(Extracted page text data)
---
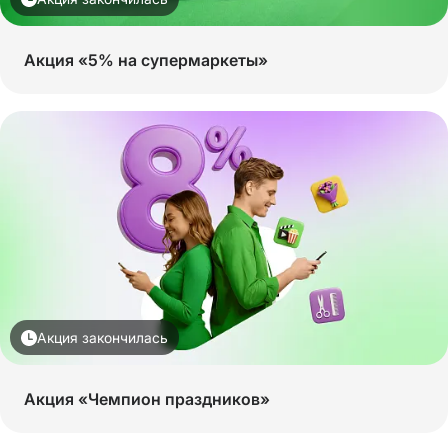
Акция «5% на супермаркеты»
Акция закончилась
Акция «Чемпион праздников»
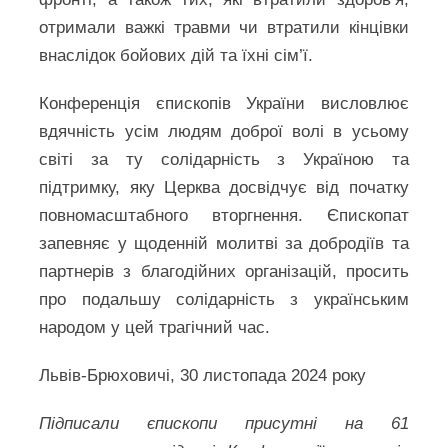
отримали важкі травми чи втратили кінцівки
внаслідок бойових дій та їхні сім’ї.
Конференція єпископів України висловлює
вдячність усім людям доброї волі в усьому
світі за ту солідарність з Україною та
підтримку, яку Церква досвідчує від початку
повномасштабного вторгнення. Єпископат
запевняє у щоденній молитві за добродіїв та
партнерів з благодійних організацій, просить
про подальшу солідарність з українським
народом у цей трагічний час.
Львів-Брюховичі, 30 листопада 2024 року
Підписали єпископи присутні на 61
---
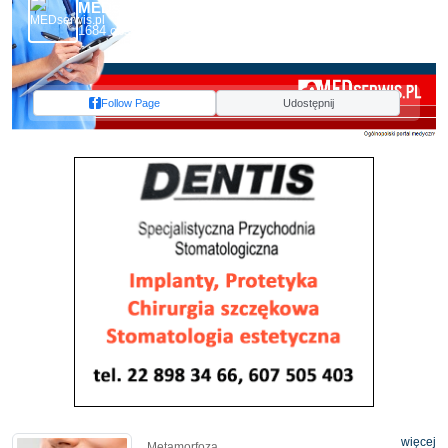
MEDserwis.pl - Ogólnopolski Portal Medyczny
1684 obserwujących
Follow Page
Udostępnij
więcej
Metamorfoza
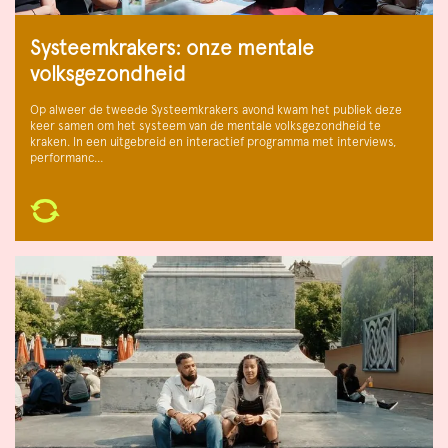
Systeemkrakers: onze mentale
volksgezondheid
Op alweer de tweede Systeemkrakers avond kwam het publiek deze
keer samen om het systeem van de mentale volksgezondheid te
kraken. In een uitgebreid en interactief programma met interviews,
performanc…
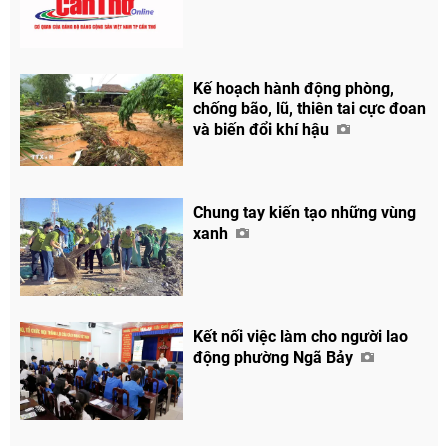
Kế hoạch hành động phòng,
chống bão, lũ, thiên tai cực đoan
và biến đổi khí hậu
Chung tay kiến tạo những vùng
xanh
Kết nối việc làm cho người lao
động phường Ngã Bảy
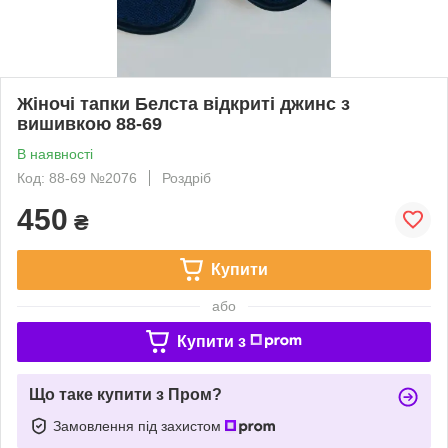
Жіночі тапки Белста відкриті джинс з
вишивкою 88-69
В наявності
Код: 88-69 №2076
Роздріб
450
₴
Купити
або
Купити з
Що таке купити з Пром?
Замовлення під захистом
---
Problem details — Using the entries above, reproduce word for word only the lines from the one that contains "Op alweer de" to the one that contains "Замовлення під захистом", both ends included, and drop every picture.

Reply —
Op alweer de tweede Systeemkrakers avond kwam het publiek deze
keer samen om het systeem van de mentale volksgezondheid te
kraken. In een uitgebreid en interactief programma met interviews,
performanc…
Kế hoạch hành động phòng,
chống bão, lũ, thiên tai cực đoan
và biến đổi khí hậu
Chung tay kiến tạo những vùng
xanh
Kết nối việc làm cho người lao
động phường Ngã Bảy
Жіночі тапки Белста відкриті джинс з
вишивкою 88-69
В наявності
Код: 88-69 №2076
Роздріб
450
₴
Купити
або
Купити з
Що таке купити з Пром?
Замовлення під захистом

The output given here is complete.